After seeing Jacquie's blog post yesterday about no data I did some troubleshooting (see comment on Jacquie's post) but only succeeded in taking the DSM off the net entirely. I went out to Marshall to reboot it twice, each time bringing it up briefly but then it would go down again. Went back for a longer visit in the afternoon with Gary (thanks Gary!) to do more troubleshooting.
The DSM always came up after reboot, but wouldn't stay up very long. When we were logged in over the console, we could see kernel error messages before it went down. In one case we saw that nidas was running correctly just after rebooting, but eventually stopped (couldn't find anything relevant in the logs) and had to be restarted with dup. Seems like this is the same problem as what Jacquie noted originally. We also sometimes saw error messages about I/O errors trying to access the usb stick when starting nidas or using the lsu command.
We did some testing of the pio command, and it seems that using pio -v to see the current state sometimes turns power off to some or all of the ports. pio can turn off power to bank1 (powering the switch) and 28v (powering the ubiquiti), either of which would take the dsm off the net when you're logged in remotely. Until we can fix the pio -v behavior we unplugged the cable between the autoconfig board and the power panel, so using pio -v shouldn't be able to turn off power to bank1 or 28v.
We also noticed that it was taking a very long time for the dsm to get the correct time after reboot (sometimes like half an hour). It turns out that pps0 wasn't giving any data, it was on pps1 instead. We tried modifying chrony.conf and disconnecting the pps, but neither seemed to do much (Gary, you can add stuff if you remember more of the details).
Eventually we decided that the DSM wasn't reliable enough to leave up because of all the kernel errors, so we replaced the pi with one from a spare DSM we brought. That worked, and Gary made some updates remotely:
I had to install xinetd on the DSM to get check_mk to work from snoopy, and then nagios noticed that the USB filesystem was missing. So I decided to upgrade the whole DSM before rebooting it, and it turns out there were quite a few updates. The USB came back and has not failed all night, but it's good that it's getting checked now.

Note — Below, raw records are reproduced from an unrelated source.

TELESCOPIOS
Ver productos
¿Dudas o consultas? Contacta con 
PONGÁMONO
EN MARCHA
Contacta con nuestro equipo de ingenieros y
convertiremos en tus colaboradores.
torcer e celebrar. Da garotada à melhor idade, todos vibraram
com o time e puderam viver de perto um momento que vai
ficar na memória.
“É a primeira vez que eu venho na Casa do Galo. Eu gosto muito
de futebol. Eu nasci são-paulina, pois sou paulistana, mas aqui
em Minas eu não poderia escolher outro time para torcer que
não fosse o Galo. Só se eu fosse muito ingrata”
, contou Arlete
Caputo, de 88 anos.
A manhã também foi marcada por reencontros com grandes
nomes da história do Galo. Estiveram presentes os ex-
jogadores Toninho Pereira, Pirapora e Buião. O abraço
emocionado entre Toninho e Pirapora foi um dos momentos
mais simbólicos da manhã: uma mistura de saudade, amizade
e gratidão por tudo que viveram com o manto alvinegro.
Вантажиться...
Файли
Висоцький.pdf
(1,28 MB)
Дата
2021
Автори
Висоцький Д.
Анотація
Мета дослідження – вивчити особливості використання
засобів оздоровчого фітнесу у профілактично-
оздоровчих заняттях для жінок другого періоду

I also modified the chrony.conf to add the iburst option to the tardis server line. That makes chrony sync much faster to the network NTP server, and it makes sense to rely on that since the PPS is not working.
Finally, I discovered a bug with the data_stats and dashbaoard, where the data_stats will just keep counting up from 2010 if the system time was wrong when data_stats started. The quick workaround was to restart the json_data_stats service after the system time was correct.

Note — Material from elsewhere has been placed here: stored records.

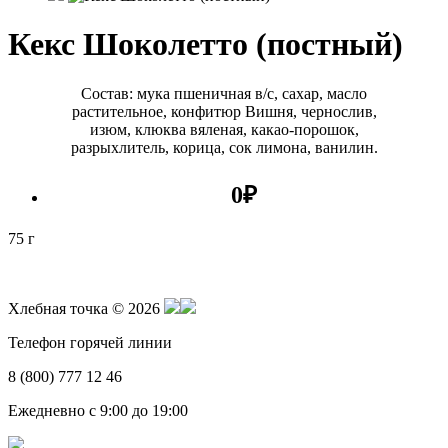
Кекс Шоколетто (постный)
Состав: мука пшеничная в/с, сахар, масло
растительное, конфитюр Вишня, чернослив,
изюм, клюква вяленая, какао-порошок,
разрыхлитель, корица, сок лимона, ванилин.
0
₽
75 г
Хлебная точка © 2026
Телефон горячей линии
8 (800) 777 12 46
Ежедневно с 9:00 до 19:00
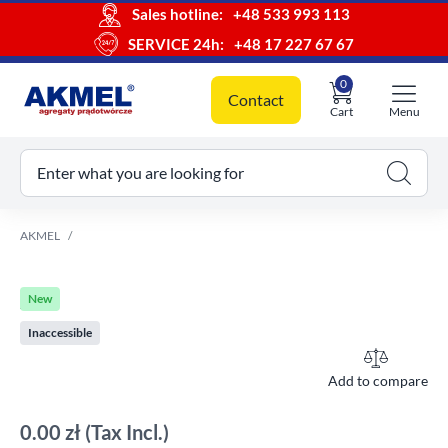
Sales hotline:
+48 533 993 113
SERVICE 24h:
+48 17 227 67 67
0
Contact
Cart
Menu
ur cart
Enter what you are looking for
AKMEL
New
Inaccessible
Add to compare
0.00 zł
(Tax Incl.)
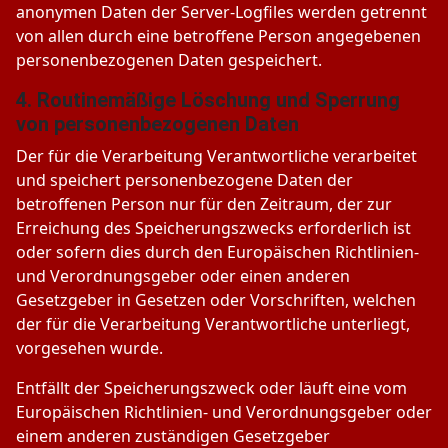
anonymen Daten der Server-Logfiles werden getrennt
von allen durch eine betroffene Person angegebenen
personenbezogenen Daten gespeichert.
4. Routinemäßige Löschung und Sperrung
von personenbezogenen Daten
Der für die Verarbeitung Verantwortliche verarbeitet
und speichert personenbezogene Daten der
betroffenen Person nur für den Zeitraum, der zur
Erreichung des Speicherungszwecks erforderlich ist
oder sofern dies durch den Europäischen Richtlinien-
und Verordnungsgeber oder einen anderen
Gesetzgeber in Gesetzen oder Vorschriften, welchen
der für die Verarbeitung Verantwortliche unterliegt,
vorgesehen wurde.
Entfällt der Speicherungszweck oder läuft eine vom
Europäischen Richtlinien- und Verordnungsgeber oder
einem anderen zuständigen Gesetzgeber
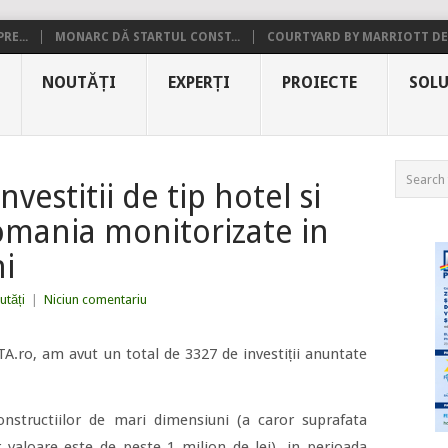
RE...
MONARC DĂ STARTUL CONST...
COURTYARD BY MARRIOTT DE.
NOUTĂȚI
EXPERȚI
PROIECTE
SOLU
vestitii de tip hotel si
omania monitorizate in
ni
utăți
|
Niciun comentariu
CTA.ro, am avut un total de 3327 de investiții anuntate
onstructiilor de mari dimensiuni (a caror suprafata
valoare este de peste 1 milion de lei), in perioada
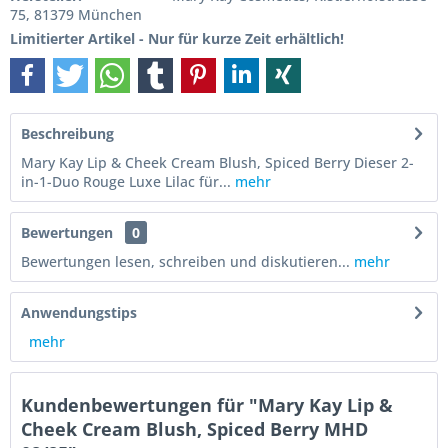
75, 81379 München
Limitierter Artikel - Nur für kurze Zeit erhältlich!
Beschreibung
Mary Kay Lip & Cheek Cream Blush, Spiced Berry Dieser 2-
in-1-Duo Rouge Luxe Lilac für...
mehr
Bewertungen
0
Bewertungen lesen, schreiben und diskutieren...
mehr
Anwendungstips
mehr
Kundenbewertungen für "Mary Kay Lip &
Cheek Cream Blush, Spiced Berry MHD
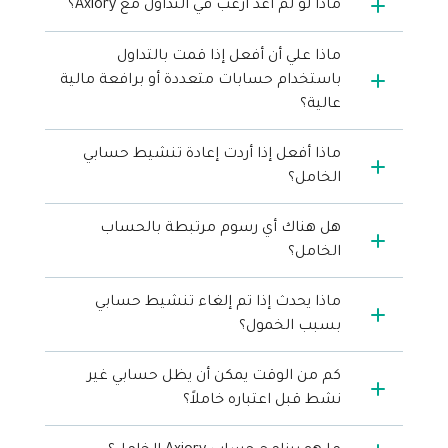
ماذا لو لم أعد أرغب في التداول مع Axiory؟
Axiory App
دليل تثبيت منصة سي تريدر
جديد
صناديق الاستثمار المتداولة في البورصات
Zero Account
English
جديد
الوثائق القانونية
الشفافية والأمان
日本語
ماذا علي أن أفعل إذا قمت بالتداول
فتح حساب حقيقي
الجوائز العالمية
الأسئلة المتكررة
باستخدام حسابات متعددة أو برافعة مالية
عربى
تواصل معنا
عالية؟
فتح حساب تجريبي
Русский
Español
Trading is Risky.
ماذا أفعل إذا أردت إعادة تنشيط حسابي
ไทย
الخامل؟
Tiếng Việt
هل هناك أي رسوم مرتبطة بالحساب
الخامل؟
ماذا يحدث إذا تم إلغاء تنشيط حسابي
بسبب الخمول؟
كم من الوقت يمكن أن يظل حسابي غير
نشط قبل اعتباره خاملاً؟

The DSM went down again at 8:20 this morning. Dan is at Marshall this morning and rebooted the DSM around 11:30, which brought it back on the net. I looked through the logs and it seems like this time the DSM was collecting data while it was off the net, so it may have just been an ethernet issue. DSM is back off the net now though, about 10 minutes after Dan rebooted it.

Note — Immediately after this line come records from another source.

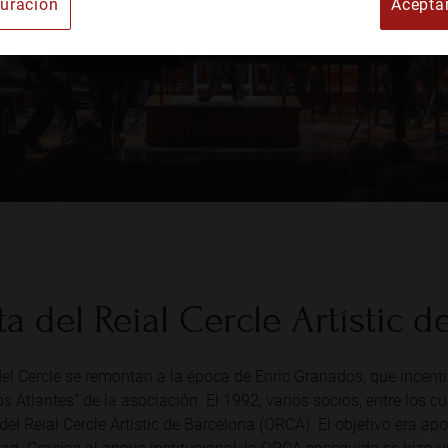
uración
Acepta
e Arte
a del Reial Cercle Artístic d
el Cercle se remontan a la época de Enric Granados, que incent
os Atlantes” de la asociación. El 1992, varios socios, entre los cu
el Reial Cercle Artístic de Barcelona (ORCA). El objetivo era ap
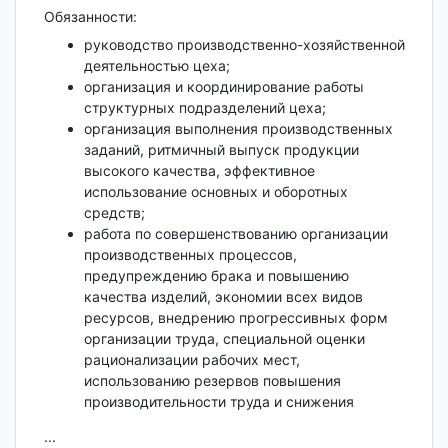
Обязанности:
руководство производственно-хозяйственной
деятельностью цеха;
организация и координирование работы
структурных подразделений цеха;
организация выполнения производственных
заданий, ритмичный выпуск продукции
высокого качества, эффективное
использование основных и оборотных
средств;
работа по совершенствованию организации
производственных процессов,
предупреждению брака и повышению
качества изделий, экономии всех видов
ресурсов, внедрению прогрессивных форм
организации труда, специальной оценки
рационализации рабочих мест,
использованию резервов повышения
производительности труда и снижения
...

Since the DSM clearly still isn't reliable, I'm thinking the next step would be setting up a whole new dsm + SD card as tt when I'm in the office tomorrow...
3 Comments
Gary Granger
Now that nagios is monitoring both tt and ttstation, I am perplexed that both have gone down at the same times. The power relay for ttstation is not connected, so even if the Pi hangs or the ethernet interface drops away, ttstation should stay powered up and keep responding to pings. I think the only way ttstation stops responding to pings is if the DSM power is turned off, but from what I've heard no one has been turning the DSM off and leaving it off, only rebooting it. Below are screenshots of ttstation and tt from nagios. Is it possible the power is unstable?
Isabel Suhr AUTHOR
Currently (1:57 friday afternoon) nagios is showing ttstation as down but I can ping it and browse to the web interface just fine. So I'm not sure the nagios correlation between ttstation being down and tt being down is actually happening...
(tt is down right now, though)
Gary Granger
So disregard the comments above about ttstation. The ip address for ttstation was wrong in nagios. That's been fixed, and now ttstation shows up. I should have thought to check that when the tt and ttstation downtimes correlated so closely!